● TASK DETAILS: The lines to find are those in the entries that hold the word "cookies"; copy every one of them.

● PROVIDED MATERIAL:
⟨

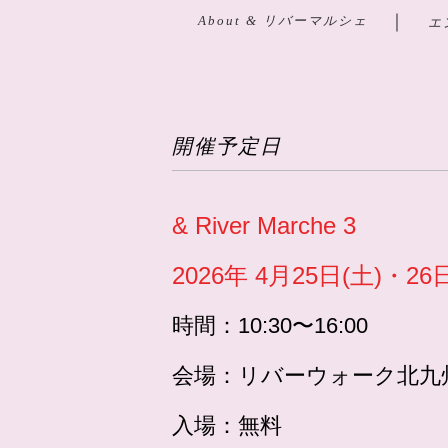
｜
About & リバーマルシェ
エ
開催予定日
& River Marche 3
2026年 4月25日(土)・26
時間：
10:30〜16:00
会場：
リバーウォーク北九
入場：無料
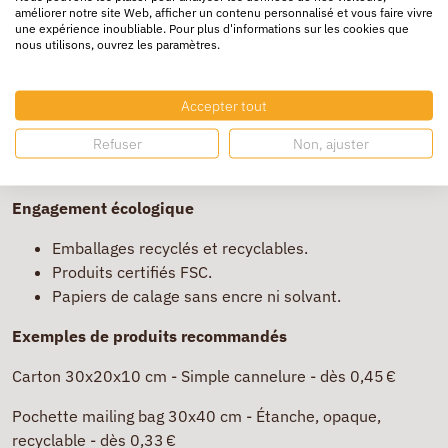
améliorer notre site Web, afficher un contenu personnalisé et vous faire vivre
Livraison gratuite dès 250 € d’achat.
une expérience inoubliable. Pour plus d'informations sur les cookies que
nous utilisons, ouvrez les paramètres.
Prix dégressifs et réductions
Tarifs PRO dès le 1er colis.
Accepter tout
Packs par lots (50, 100, 200 pièces) à prix cassés.
Offres promo fréquentes + cashback avec iGraal,
Refuser
Non, ajuster
MaReduc, etc.
Engagement écologique
Emballages recyclés et recyclables.
Produits certifiés FSC.
Papiers de calage sans encre ni solvant.
Exemples de produits recommandés
Carton 30x20x10 cm - Simple cannelure - dès 0,45 €
Pochette mailing bag 30x40 cm - Étanche, opaque,
recyclable - dès 0,33 €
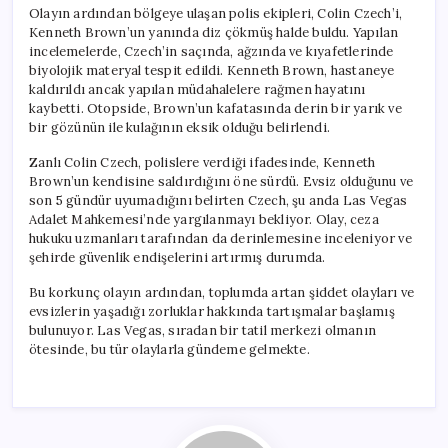
için
Olayın ardından bölgeye ulaşan polis ekipleri, Colin Czech’i,
Kenneth Brown’un yanında diz çökmüş halde buldu. Yapılan
incelemelerde, Czech’in saçında, ağzında ve kıyafetlerinde
biyolojik materyal tespit edildi. Kenneth Brown, hastaneye
kaldırıldı ancak yapılan müdahalelere rağmen hayatını
kaybetti. Otopside, Brown’un kafatasında derin bir yarık ve
bir gözünün ile kulağının eksik olduğu belirlendi.
Zanlı Colin Czech, polislere verdiği ifadesinde, Kenneth
Brown’un kendisine saldırdığını öne sürdü. Evsiz olduğunu ve
son 5 gündür uyumadığını belirten Czech, şu anda Las Vegas
Adalet Mahkemesi’nde yargılanmayı bekliyor. Olay, ceza
hukuku uzmanları tarafından da derinlemesine inceleniyor ve
şehirde güvenlik endişelerini artırmış durumda.
Bu korkunç olayın ardından, toplumda artan şiddet olayları ve
evsizlerin yaşadığı zorluklar hakkında tartışmalar başlamış
bulunuyor. Las Vegas, sıradan bir tatil merkezi olmanın
ötesinde, bu tür olaylarla gündeme gelmekte.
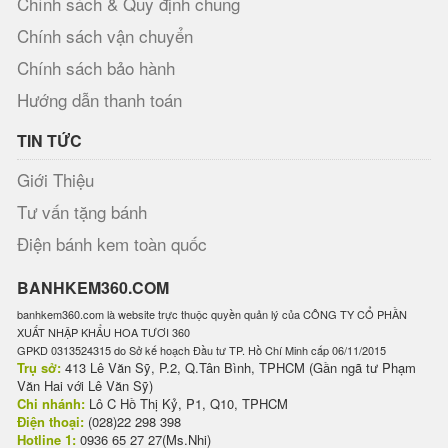
Chính sách & Quy định chung
Chính sách vận chuyển
Chính sách bảo hành
Hướng dẫn thanh toán
TIN TỨC
Giới Thiệu
Tư vấn tặng bánh
Điện bánh kem toàn quốc
BANHKEM360.COM
banhkem360.com là website trực thuộc quyền quản lý của CÔNG TY CỔ PHẦN
XUẤT NHẬP KHẨU HOA TƯƠI 360
GPKD 0313524315 do Sở kế hoạch Đầu tư TP. Hồ Chí Minh cấp 06/11/2015
Trụ sở:
413 Lê Văn Sỹ, P.2, Q.Tân Bình, TPHCM (Gần ngã tư Phạm
Văn Hai với Lê Văn Sỹ)
Chi nhánh:
Lô C Hồ Thị Kỷ, P1, Q10, TPHCM
Điện thoại:
(028)22 298 398
Hotline 1:
0936 65 27 27(Ms.Nhi)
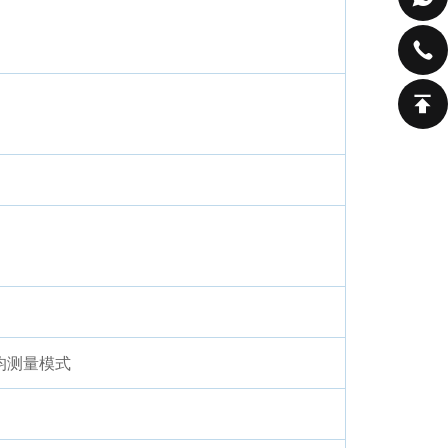
均测量模式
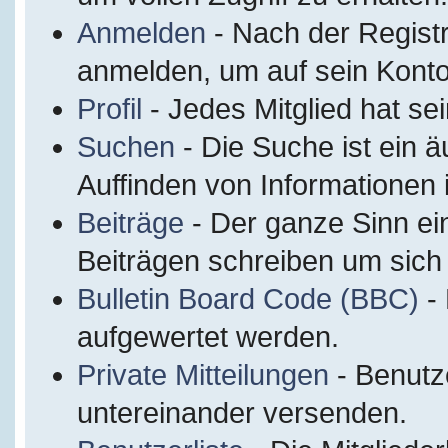
Anmelden
- Nach der Regist
anmelden, um auf sein Konto
Profil
- Jedes Mitglied hat sei
Suchen
- Die Suche ist ein 
Auffinden von Informationen
Beiträge
- Der ganze Sinn ei
Beiträgen schreiben um sich
Bulletin Board Code (BBC)
- 
aufgewertet werden.
Private Mitteilungen
- Benutz
untereinander versenden.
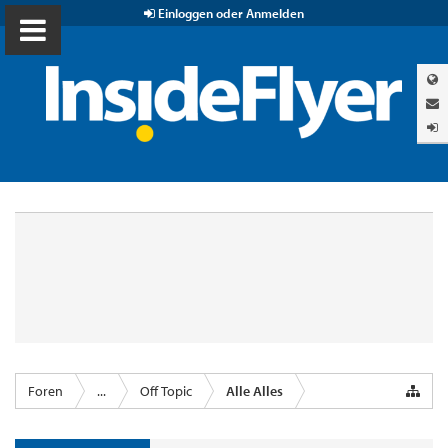
Einloggen oder Anmelden
Foren
...
Off Topic
Alle Alles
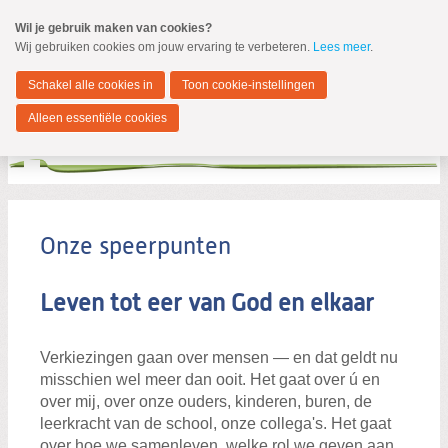
Spring
Wil je gebruik maken van cookies?
naar
Wij gebruiken cookies om jouw ervaring te verbeteren.
Lees meer
.
MENU
Spring
naar
Nieuwkoop
de
Schakel alle cookies in
Toon cookie-instellingen
inhoud
Spring
Alleen essentiële cookies
naar
het
hoofdmenu
Verkiezingsprogramma
Verkiezingsprogramma
Onze speerpunten
Taken gemeente
Leven tot eer van God en elkaar
Zoeken:
Zoeken
Verkiezingen gaan over mensen — en dat geldt nu
misschien wel meer dan ooit. Het gaat over ú en
over mij, over onze ouders, kinderen, buren, de
leerkracht van de school, onze collega's. Het gaat
over hoe we samenleven, welke rol we geven aan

⟩

● TASK RESPONSE:
une expérience inoubliable. Pour plus d'informations sur les cookies que
Wil je gebruik maken van cookies?
Wij gebruiken cookies om jouw ervaring te verbeteren.
Schakel alle cookies in
Alleen essentiële cookies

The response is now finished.